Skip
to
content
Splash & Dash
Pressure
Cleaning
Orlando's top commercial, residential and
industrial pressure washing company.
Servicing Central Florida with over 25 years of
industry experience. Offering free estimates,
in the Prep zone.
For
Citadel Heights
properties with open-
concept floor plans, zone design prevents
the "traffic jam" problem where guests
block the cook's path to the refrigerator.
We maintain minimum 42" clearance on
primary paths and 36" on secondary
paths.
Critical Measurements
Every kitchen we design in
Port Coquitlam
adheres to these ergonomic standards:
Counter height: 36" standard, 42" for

--

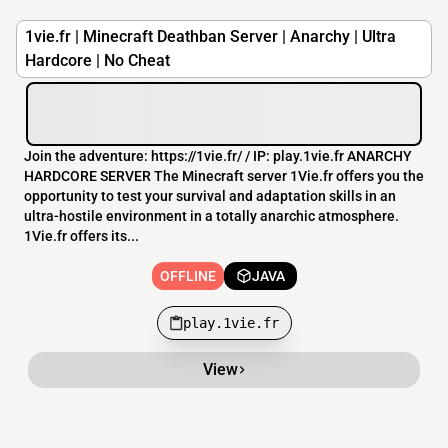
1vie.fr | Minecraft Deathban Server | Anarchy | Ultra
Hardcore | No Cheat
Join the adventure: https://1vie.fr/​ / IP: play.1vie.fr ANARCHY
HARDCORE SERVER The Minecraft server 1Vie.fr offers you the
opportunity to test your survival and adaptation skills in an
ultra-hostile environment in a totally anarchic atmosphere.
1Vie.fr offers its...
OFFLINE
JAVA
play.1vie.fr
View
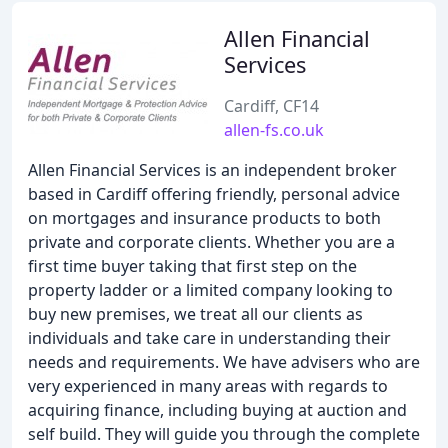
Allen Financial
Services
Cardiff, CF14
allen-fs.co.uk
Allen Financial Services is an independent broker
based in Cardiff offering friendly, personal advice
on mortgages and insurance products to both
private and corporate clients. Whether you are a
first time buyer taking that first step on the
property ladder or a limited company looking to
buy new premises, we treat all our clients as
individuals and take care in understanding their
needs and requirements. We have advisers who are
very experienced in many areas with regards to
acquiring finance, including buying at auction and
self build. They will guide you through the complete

* * *

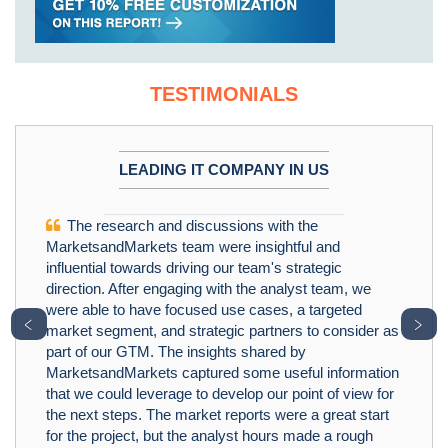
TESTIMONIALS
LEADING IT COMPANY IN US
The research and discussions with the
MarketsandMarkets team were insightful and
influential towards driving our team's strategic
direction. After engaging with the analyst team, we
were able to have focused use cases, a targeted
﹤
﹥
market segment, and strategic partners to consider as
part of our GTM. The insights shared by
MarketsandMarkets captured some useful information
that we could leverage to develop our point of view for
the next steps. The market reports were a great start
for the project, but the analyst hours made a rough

**Exercise brief:** A verbatim transcription is needed of the lines above, starting at the line with "the next steps." and ending at the line with "for the project, but", both included, and of nothing else.

**Result for this exercise:**
the next steps. The market reports were a great start
for the project, but the analyst hours made a rough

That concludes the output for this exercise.